[Stoves] Cooking cassava?
Paul Arveson
paularveson at gmail.com
Sat Aug 6 11:47:07 CDT 2022
"We need a basic overhaul, restructuring, and reorientation of the
research establishment. We need to look around, establish what the
pressing needs are - solar technology is one, the development of a solar
cooking device to offset the world firewood crisis…. We can't divorce
anything from the needs of the rest of the world."
-- Lester Brown, Science, v. 193, 6 Aug. 1976
This is the last reference I found to solar cooking in Science, 46 years
ago.
Paul Arveson
On 8/5/2022 5:45 PM, Patricia Mcardle wrote:
> Please watch my video
> <https://www.youtube.com/watch?v=_iDFqaCGyTQ> (/filmed in 2013 at
> Iridimi refugee camp in eastern Chad/). It shows Sudanese refugee
> ladies cooking boule (made from/ cornmeal)/ with a panel solar cooker.
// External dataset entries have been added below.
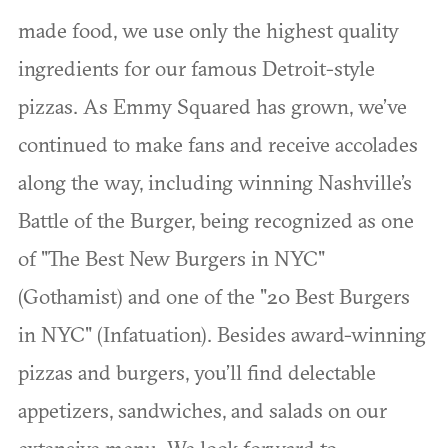
made food, we use only the highest quality
ingredients for our famous Detroit-style
pizzas. As Emmy Squared has grown, we’ve
continued to make fans and receive accolades
along the way, including winning Nashville’s
Battle of the Burger, being recognized as one
of "The Best New Burgers in NYC"
(Gothamist) and one of the "20 Best Burgers
in NYC" (Infatuation). Besides award-winning
pizzas and burgers, you’ll find delectable
appetizers, sandwiches, and salads on our
extensive menu. We look forward to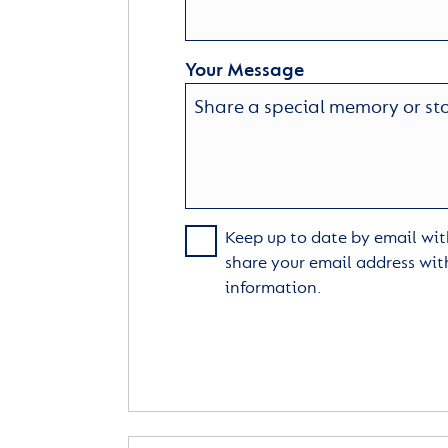
Your Message
Keep up to date by email with
share your email address wit
information.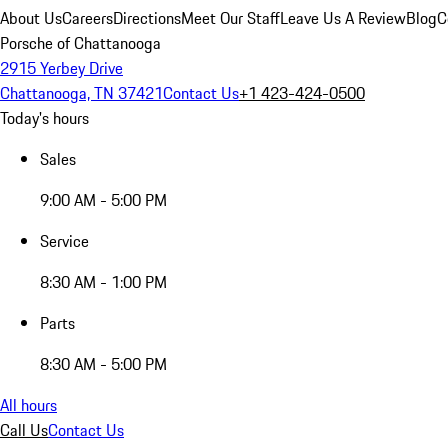
About Us
Careers
Directions
Meet Our Staff
Leave Us A Review
Blog
C
Porsche of Chattanooga
2915 Yerbey Drive
Chattanooga, TN 37421
Contact Us
+1 423-424-0500
Today's hours
Sales
9:00 AM - 5:00 PM
Service
8:30 AM - 1:00 PM
Parts
8:30 AM - 5:00 PM
All hours
Call Us
Contact Us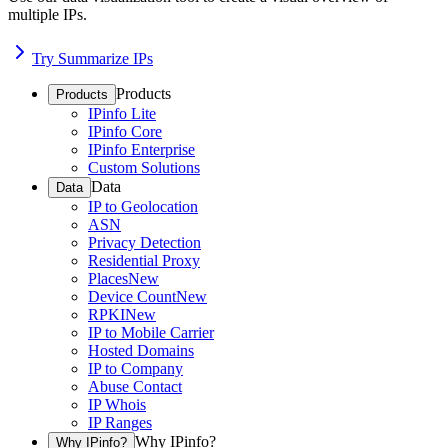
multiple IPs.
Try Summarize IPs
Products
Products
IPinfo Lite
IPinfo Core
IPinfo Enterprise
Custom Solutions
Data
Data
IP to Geolocation
ASN
Privacy Detection
Residential Proxy
Places
New
Device Count
New
RPKI
New
IP to Mobile Carrier
Hosted Domains
IP to Company
Abuse Contact
IP Whois
IP Ranges
Why IPinfo?
Why IPinfo?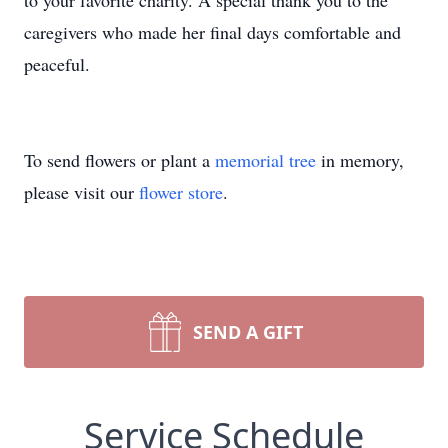
to your favorite charity. A special thank you to the
caregivers who made her final days comfortable and
peaceful.
To send flowers or plant a
memorial tree
in memory,
please visit our
flower store
.
SEND A GIFT
Service Schedule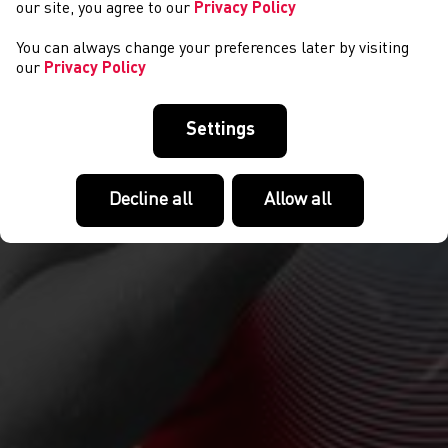
our site, you agree to our
Privacy Policy
You can always change your preferences later by visiting
our
Privacy Policy
Settings
Decline all
Allow all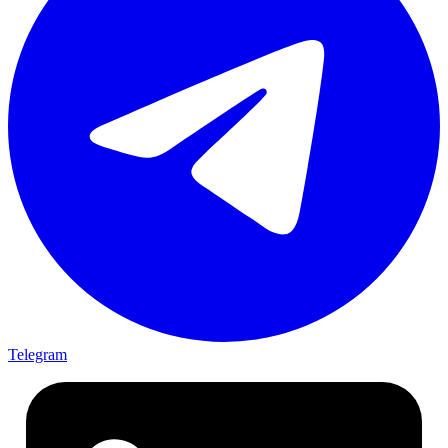
Telegram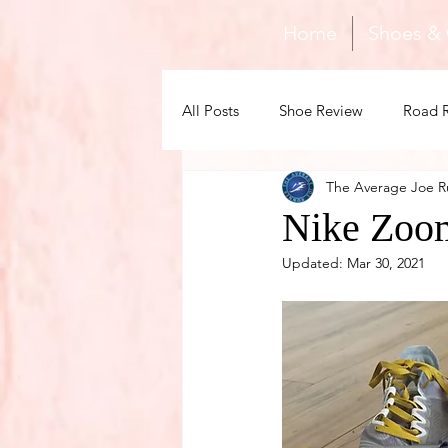
Home
Shoes &
All Posts
Shoe Review
Road 
The Average Joe R
Gear
Family
Recovery
Nike Zoom
Updated:
Mar 30, 2021
Tips & Training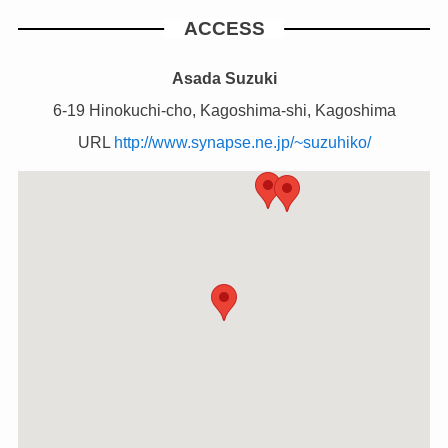
ACCESS
Asada Suzuki
6-19 Hinokuchi-cho, Kagoshima-shi, Kagoshima
URL
http://www.synapse.ne.jp/~suzuhiko/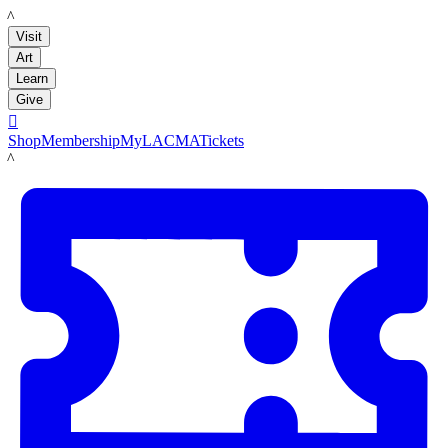
LACMA
Visit
Art
Learn
Give

Shop
Membership
MyLACMA
Tickets
LACMA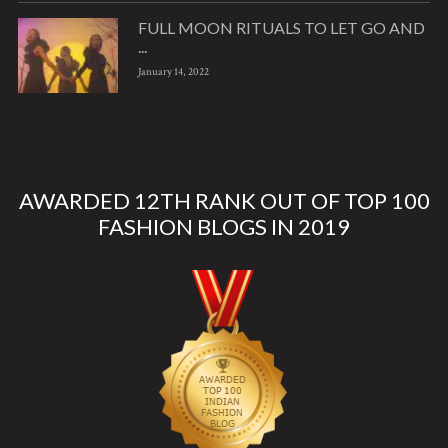
FULL MOON RITUALS TO LET GO AND
...
January 14, 2022
AWARDED 12TH RANK OUT OF TOP 100
FASHION BLOGS IN 2019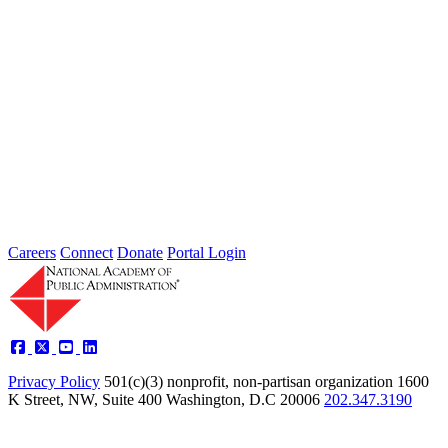
Failing to Prepare Is Preparing to Fail:
Why Finance Officers Belong at the
Resilience Table
Type: General News
Jul 16, 2026
On July 1, the Lead of the Extreme Weather Resilience Hub,
Amanda Mullan, attended the Government Finance Officers
Association Conference...
Careers
Connect
Donate
Portal Login
Privacy Policy
501(c)(3) nonprofit, non-partisan organization
1600
K Street, NW, Suite 400 Washington, D.C 20006
202.347.3190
> Like fufu (which is made from cassava), these starchy foods are
> normally mixed with water then stirred vigorously over high heat to
> keep the bottom layer from burning.
>
> When slow-cooking cornmeal (/or other starchy staple foods like
> cassava/) with a box or panel solar cooker, there is no need to stir
> the mixture because the bottom of the pot never gets hot enough to
> burn the food as it does when the pot is heated over an open fire.
>
> The solar cooked mixture heats slowly and evenly and resembles polenta
> when it is fully cooked (60-90 minutes). As you can see in my video, a
> quick and vigorous stirring of the fully cooked polenta-like meal
> gives slow-cooked boule or fufu the same consistency as corn meal or
> cassava cooked over an open fire and stirred constantly for 15-20
> minutes (/but without burning any fuel/).
>
> Adding a simmer /(low heat/) function to a fuel efficient, biomass
> burning stove increases the level of complexity of the device and the
> possibility that after extended use, the simmer function will break.
> Concern about the fragility and the cost of adding a simmer function
> to fuel efficient biomass stoves was expressed by a number of stovers
> back in 2011 at the DOE sponsored cookstove forum
> <https://www1.eere.energy.gov/bioenergy/pdfs/cookstove_meeting_summary.pdf>.
> (*There is no mention of this topic in the final report, just as there
> is no mention of solar cooking since I was informed byDOE’s Sam
> Baldwin that, “ "EERE is not and cannot support work on Solar Stoves”.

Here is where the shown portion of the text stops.